Note: many sources were used for putting this Notebook together, often code and comments are included as-is from the original source. Sources are provided ahead of the content that was taken from them. Thank you to the creators of the many wonderful Geopandas resources already in existance!

# Exploring Geopandas 

First we need to import our libraries

In [None]:
%matplotlib inline

import matplotlib as mpl
import matplotlib.pyplot as plt

from shapely.geometry import Point

import pandas as pd

import geopandas as gpd
from geopandas import GeoSeries, GeoDataFrame

Let's start by making some simple graphs
Source: https://github.com/geohackweek/tutorial_contents

In [None]:
# Let's check the version of the libraries we're using. Do yours look the same as mine?
mpl.__version__, pd.__version__, gpd.__version__

There are two main data structures in GeoPandas, a GeoSeries and a GeoDataFrame. These are subclasses the Pandas Series and DataFrame, respectively.

In [None]:
# Let's create a GeoSeries, a vector where each entry in the vector is a set of shapes corresponding to one observation.
# We'll use a list of shapely Point objects using the Point constructor (note: you can also make Lines and Polygons)
gs = GeoSeries([Point(-120, 45), Point(-121.2, 46), Point(-122.9, 47.5)])
gs

In [None]:
# Check the type and length of our GeoSeries
type(gs), len(gs)

In [None]:
# Coordinates are of no use unless you know their reference system. Set the projection/crs to WGS 84, aka EPSG 4326
gs.crs = {'init': 'epsg:4326'}

In [None]:
# We can plot our points with the plot function, with some customizations
gs.plot(marker='*', color='red', markersize=100, figsize=(4, 4))

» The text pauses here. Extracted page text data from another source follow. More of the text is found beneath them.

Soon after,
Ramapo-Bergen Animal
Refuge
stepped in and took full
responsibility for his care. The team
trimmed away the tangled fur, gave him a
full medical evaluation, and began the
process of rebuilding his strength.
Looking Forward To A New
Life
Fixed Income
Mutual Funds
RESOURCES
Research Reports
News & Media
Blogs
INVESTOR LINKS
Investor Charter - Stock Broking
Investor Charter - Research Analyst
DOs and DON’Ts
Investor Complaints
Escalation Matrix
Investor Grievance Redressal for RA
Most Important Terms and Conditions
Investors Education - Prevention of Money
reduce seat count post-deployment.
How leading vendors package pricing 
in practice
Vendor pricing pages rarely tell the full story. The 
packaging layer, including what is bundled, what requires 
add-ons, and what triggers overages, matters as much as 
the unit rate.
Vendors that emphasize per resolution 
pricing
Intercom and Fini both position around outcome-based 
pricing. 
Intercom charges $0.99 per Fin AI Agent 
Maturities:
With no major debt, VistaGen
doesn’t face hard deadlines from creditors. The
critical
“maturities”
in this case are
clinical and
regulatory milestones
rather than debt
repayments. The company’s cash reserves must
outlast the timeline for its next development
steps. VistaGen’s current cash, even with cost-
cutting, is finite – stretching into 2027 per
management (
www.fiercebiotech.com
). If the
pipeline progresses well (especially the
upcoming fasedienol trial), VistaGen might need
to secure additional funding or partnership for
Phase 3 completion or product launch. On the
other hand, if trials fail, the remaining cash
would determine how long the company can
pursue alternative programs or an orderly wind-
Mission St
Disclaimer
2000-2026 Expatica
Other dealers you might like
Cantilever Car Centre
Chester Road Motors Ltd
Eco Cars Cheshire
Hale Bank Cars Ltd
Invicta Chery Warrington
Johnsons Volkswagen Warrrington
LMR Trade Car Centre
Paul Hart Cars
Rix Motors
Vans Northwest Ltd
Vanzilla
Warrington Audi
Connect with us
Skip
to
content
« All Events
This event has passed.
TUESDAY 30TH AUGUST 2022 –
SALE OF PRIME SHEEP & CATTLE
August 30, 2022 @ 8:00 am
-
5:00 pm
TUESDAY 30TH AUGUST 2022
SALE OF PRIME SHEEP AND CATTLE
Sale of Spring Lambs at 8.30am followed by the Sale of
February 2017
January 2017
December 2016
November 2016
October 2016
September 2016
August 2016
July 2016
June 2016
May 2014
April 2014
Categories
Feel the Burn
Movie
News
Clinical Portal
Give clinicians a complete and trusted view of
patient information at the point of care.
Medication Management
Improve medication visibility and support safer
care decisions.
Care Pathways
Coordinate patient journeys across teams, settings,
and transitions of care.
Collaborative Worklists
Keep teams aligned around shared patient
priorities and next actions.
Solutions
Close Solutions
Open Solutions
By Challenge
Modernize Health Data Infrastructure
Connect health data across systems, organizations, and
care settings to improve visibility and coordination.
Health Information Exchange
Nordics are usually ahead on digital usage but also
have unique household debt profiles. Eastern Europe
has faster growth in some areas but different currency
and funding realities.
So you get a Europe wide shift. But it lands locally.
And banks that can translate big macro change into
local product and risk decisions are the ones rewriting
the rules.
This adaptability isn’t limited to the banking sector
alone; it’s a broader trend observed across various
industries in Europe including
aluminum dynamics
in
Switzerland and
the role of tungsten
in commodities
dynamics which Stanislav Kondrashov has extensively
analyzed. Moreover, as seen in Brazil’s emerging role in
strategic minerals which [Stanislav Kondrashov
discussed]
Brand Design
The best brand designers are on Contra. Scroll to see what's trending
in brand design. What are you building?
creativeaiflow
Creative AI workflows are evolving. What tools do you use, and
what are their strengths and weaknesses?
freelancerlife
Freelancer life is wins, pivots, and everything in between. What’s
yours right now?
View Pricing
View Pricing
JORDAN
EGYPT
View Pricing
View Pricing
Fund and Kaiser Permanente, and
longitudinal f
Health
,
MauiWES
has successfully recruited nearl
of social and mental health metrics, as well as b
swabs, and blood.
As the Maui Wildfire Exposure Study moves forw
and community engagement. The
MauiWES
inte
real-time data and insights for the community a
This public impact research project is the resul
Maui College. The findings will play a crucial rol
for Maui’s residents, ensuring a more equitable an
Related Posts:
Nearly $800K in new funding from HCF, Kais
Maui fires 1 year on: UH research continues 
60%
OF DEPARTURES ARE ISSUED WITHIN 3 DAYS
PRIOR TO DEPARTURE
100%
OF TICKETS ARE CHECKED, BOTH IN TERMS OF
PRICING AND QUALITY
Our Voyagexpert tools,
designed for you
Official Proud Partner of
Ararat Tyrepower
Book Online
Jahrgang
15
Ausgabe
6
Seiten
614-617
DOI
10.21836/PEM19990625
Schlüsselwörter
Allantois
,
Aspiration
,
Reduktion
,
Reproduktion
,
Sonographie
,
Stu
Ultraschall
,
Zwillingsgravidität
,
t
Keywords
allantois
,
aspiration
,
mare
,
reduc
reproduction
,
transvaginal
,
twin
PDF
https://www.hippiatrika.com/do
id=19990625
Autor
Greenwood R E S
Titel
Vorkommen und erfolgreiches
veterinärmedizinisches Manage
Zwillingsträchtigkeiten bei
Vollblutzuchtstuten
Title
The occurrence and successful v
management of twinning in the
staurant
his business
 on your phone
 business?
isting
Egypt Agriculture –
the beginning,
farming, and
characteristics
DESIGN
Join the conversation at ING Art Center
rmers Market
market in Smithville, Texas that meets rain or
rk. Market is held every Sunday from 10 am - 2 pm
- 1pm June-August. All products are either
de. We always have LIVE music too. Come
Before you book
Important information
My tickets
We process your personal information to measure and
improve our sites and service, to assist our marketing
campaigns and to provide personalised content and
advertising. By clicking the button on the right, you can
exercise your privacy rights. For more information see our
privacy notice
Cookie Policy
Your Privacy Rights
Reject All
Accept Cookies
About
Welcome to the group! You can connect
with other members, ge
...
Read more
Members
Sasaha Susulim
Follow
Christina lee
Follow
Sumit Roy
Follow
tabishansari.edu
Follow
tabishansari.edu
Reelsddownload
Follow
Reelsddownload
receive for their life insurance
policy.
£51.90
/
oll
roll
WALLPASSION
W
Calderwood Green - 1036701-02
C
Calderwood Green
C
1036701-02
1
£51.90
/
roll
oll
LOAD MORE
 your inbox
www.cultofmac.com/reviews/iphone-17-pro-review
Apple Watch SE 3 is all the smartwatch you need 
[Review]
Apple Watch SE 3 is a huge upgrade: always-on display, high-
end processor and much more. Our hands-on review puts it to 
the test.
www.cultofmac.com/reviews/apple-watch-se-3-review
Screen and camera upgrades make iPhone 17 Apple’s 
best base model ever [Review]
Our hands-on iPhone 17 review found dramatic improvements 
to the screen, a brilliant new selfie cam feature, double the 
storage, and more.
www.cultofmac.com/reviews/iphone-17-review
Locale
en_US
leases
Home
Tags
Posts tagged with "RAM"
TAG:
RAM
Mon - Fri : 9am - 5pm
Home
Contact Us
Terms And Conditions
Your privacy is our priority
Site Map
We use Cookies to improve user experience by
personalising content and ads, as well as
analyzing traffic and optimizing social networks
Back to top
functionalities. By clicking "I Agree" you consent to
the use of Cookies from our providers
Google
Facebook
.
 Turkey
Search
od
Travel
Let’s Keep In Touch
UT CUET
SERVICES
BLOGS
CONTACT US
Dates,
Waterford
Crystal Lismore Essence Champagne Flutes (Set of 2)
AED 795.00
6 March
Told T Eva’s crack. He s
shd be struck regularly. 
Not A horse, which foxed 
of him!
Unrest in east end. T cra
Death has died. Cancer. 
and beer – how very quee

# We limit the bounds to our area, but this will happen by default
plt.xlim([-123, -119.8])
plt.ylim([44.8, 47.7]);

In [None]:
# Now let's make a GeoDataFrame, a tabular data structure that contains a GeoSeries
# Let's define a simple dictionary of lists, that we’ll use again later.
data = {'name': ['House', 'Work', 'Pet Store'],
        'lat': [45, 46, 47.5],
        'lon': [-120, -121.2, -122.9]}
print(data)

In [None]:
# Review of using dictionaries
print(list(data.keys()))
print(list(data.values()))
print(data['name'])
print(data['name'][1])

In [None]:
# Review the built-in zip method
x = [1, 2, 3]
y = [4, 5, 6]
zipped = zip(x, y)
list(zipped)

In [None]:
# Now we create a list of Point shapely objects out of the X & Y coordinate lists
# Very important - the geometry is what makes the data spatial
geo = [Point(xy) for xy in zip(data['lon'], data['lat'])]
geo

In [None]:
type(geo)

In [None]:
# We’ll wrap up by creating a GeoSeries where we explicitly define the index values
# The index is how it orients it in a row format
gs = GeoSeries(geo, index=data['name'])
gs

In [None]:
# Create a DataFrame using our GeoSeries
df = pd.DataFrame(data)
print(df)

In [None]:
# This turns our latitude and longitude 
print(type(data['lon']))
data['lon']

In [None]:
# ...into a pandas DataFrame
print(type(df))
df['lon']

In [None]:
# Finally we use the DataFrame and the “list-of-shapely-Point-objects” approach to create a GeoDataFrame. 
gdf = GeoDataFrame(df, geometry=geo)

In [None]:
# There’s nothing new to visualize, but this time we’re using the plot method from a GeoDataFrame, not from a GeoSeries. 
gdf.plot(marker='*', color='green', markersize=50, figsize=(3, 3))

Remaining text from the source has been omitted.